For sampling, 10 ml of venous blood was collected after 8–12 h of fasting when the patients visited the laboratory to receive a 24-h urine collection container. The fasting blood samples were centrifuged (Avanti J-25) at 3500 rpm for 10 minutes to separate the serum immediately after collection and then maintained at –80°C for further analyses. The serum NO levels were also assessed using the Griess method via commercial kits (Kiazist Life Sciences).
Statistical analysis
A suggested formula for estimating the mean was used to compute the sample size. Based on the Na levels in patients with migraine headaches (α = 0·05, σ = 0·9, d = 0·1), the sample size was estimated at 260 subjects(Reference Amer, Woodward and Appel14). Continuous and categorical variables are presented as mean ± standard error (se) and number (percentage), respectively. The characteristics of the study population were compared across tertiles of 24-h urine Na, K and Na:K ratio, using the ANOVA or χ 2 test for continuous or categorical variables, respectively. The ANOVA test was used to compare the clinical features of migraine headaches across tertiles of 24-h urine Na, K and Na:K ratio, without any adjustments for confounders. To assess the relationships of 24-h urine Na, K and Na:K ratio with the clinical features of migraine headaches, a multiple linear regression analysis was performed in different models. The adjusted beta (β) estimates with the corresponding 95 % CIs are presented in two different models. First, we adjusted for age, sex, marital status, smoking status, migraine type (episodic/chronic), migraine characteristics (with aura/without aura), family history, mean arterial pressure (MAP) and physical activity. In the final model, further adjustments were made for BMI and energy intake. Data analyses were performed using SPSS version 21 (IBM Corp.). P-values less than 0·05 were considered statistically significant.
Results
Of 265 participants with 24-h urine collections, some samples were excluded (n 3) due to incomplete urine collections. Finally, 262 patients had complete and valid urinary samples and were included in the final analysis. Overall, 224 women and 38 men comprised our study population, with a mean urine Na level of 3189·38 mg/d, a mean urine K level of 1599·08 mg/d, Cr excretion of 9·15 mmol/l, urine output of 1·14 l/d, age of 36·10 years, BMI of 25·55 kg/m2 and total energy intake of 2651·99 kcal/d.

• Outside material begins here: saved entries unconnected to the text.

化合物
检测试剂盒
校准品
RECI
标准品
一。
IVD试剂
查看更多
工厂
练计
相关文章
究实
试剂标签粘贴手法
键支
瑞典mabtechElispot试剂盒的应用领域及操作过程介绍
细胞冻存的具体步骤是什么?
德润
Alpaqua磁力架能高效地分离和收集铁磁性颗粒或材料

The participants in the top tertile of 24-h urine Na excretion had higher weight, height, Cr excretion, urine output, Na, K, Na:K ratio and also dietary intake of Na, compared with those in the lowest tertile. The participants in the greatest tertile of 24-h urine K, as compared with those in the lowest tertile, were significantly less likely to be female. The weight, height, Cr excretion, urine output, Na, K, intake of energy, carbohydrate, fat, protein and K were also higher in this group. Besides, they had a lower 24-h urine Na:K ratio and a lower intake of sodium valproate. The subjects in the highest tertile of 24-h urine Na:K ratio showed higher urine Na, Na:K ratio and dietary intake of Na, despite lower urine K levels; also, they were less likely to be married. No significant differences were observed in terms of other variables across different tertiles of 24-h urine Na, K and Na:K ratio (Table 1).

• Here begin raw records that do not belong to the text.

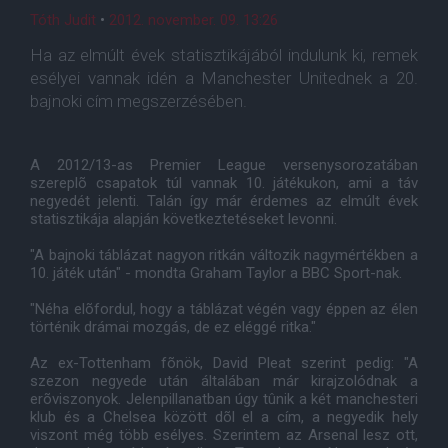
Tóth Judit
•
2012. november. 09. 13:26
Ha az elmúlt évek statisztikájából indulunk ki, remek
esélyei vannak idén a Manchester Unitednek a 20.
bajnoki cím megszerzésében.
A 2012/13-as Premier League versenysorozatában
szereplõ csapatok túl vannak 10. játékukon, ami a táv
negyedét jelenti. Talán így már érdemes az elmúlt évek
statisztikája alapján következtetéseket levonni.
"A bajnoki táblázat nagyon ritkán változik nagymértékben a
10. játék után" - mondta Graham Taylor a BBC Sport-nak.
"Néha elõfordul, hogy a táblázat végén vagy éppen az élen
történik drámai mozgás, de ez eléggé ritka."
Az ex-Tottenham fõnök, David Pleat szerint pedig: "A
szezon negyede után általában már kirajzolódnak a
erõviszonyok. Jelenpillanatban úgy tûnik a két manchesteri
klub és a Chelsea között dõl el a cím, a negyedik hely
viszont még több esélyes. Szerintem az Arsenal lesz ott,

Data are presented as mean±standard error or number (% within tertiles of 24-hour urinary sodium, potassium, and Na/K ratio)

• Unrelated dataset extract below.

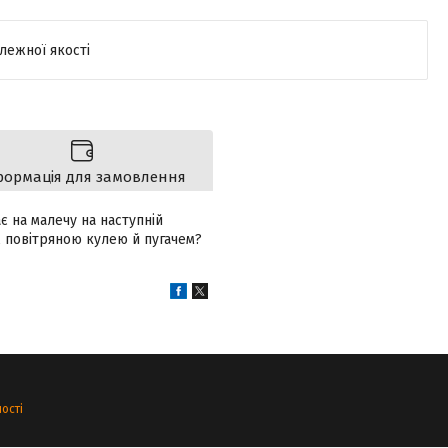
лежної якості
формація для замовлення
є на малечу на наступній
ж повітряною кулею й пугачем?
ості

P-value obtained from chi-square analysis for categorical variables and analysis of variance (ANOVA) for continuous variables.
BMI: Body mass index, SBP: Systolic Blood Pressure; DBP: Diastolic Blood Pressure; MAP: Mean Arterial Pressure; TCA: Tricyclic Antidepressants; TeCA: Tetracyclic Antidepressant; SNRI: Serotonin-Norepinephrine Reuptake Inhibitor
The results of Pearson’s correlation coefficient test for the correlation of FFQ-derived Na and K with 24-h urine Na and K are presented in Figs. 1 and 2. The urine Na was significantly correlated with the FFQ-derived Na (r = 0·35). Moreover, the 24-h urine K was found to be significantly correlated with the FFQ-derived K (r = 0·29). These findings imply that there is a moderate correlation between the FFQ-derived data and the urine levels of Na and K.
Overall, the subjects had a mean headache frequency of 7·80 attacks/month, a mean headache duration of 0·96 day/month, a mean headache severity of 7·77, a mean MHIS of 53·83, a mean HIT-6 score of 62·72 and a serum NO level of 34·13 nmol/mL. No significant differences were observed regarding the studied parameters across tertiles of 24-h urine Na, K and Na:K ratio (Table 2).
Table 2 presents descriptive statistics for Black, Latino, and white inmates. Black, Latino, and white inmates share similar profiles on most of the demographic, legal, and rehabilitation characteristics. One notable difference is that Latino inmates are less likely (by 8–11 percentage points) to be serving life sentences for first-degree murder compared to Black or white inmates. However, Latino inmates are more likely to be serving life sentences for crimes that include multiple victims. Latino inmates are also the most likely to earn a degree in prison and to have a job or program secured upon release.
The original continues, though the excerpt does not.